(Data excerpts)
________________________

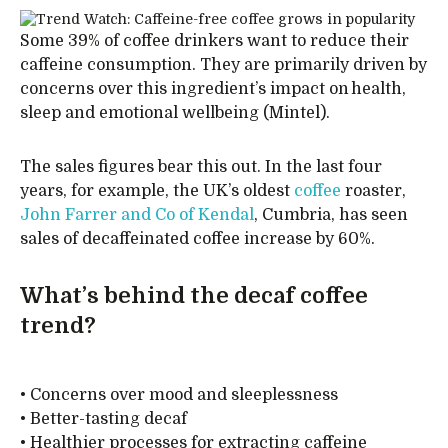
Some 39% of coffee drinkers want to reduce their
caffeine consumption. They are primarily driven by
concerns over this ingredient’s impact on health,
sleep and emotional wellbeing (Mintel).
The sales figures bear this out. In the last four
years, for example, the UK’s oldest
coffee
roaster,
John Farrer and Co of Kendal
, Cumbria, has seen
sales of decaffeinated coffee increase by 60%.
What’s behind the decaf coffee
trend?
• Concerns over mood and sleeplessness
• Better-tasting decaf
• Healthier processes for extracting caffeine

________________________

Whenever a line of the records holds the string "over", pick it out and copy it.

concerns over this ingredient’s impact on health,
• Concerns over mood and sleeplessness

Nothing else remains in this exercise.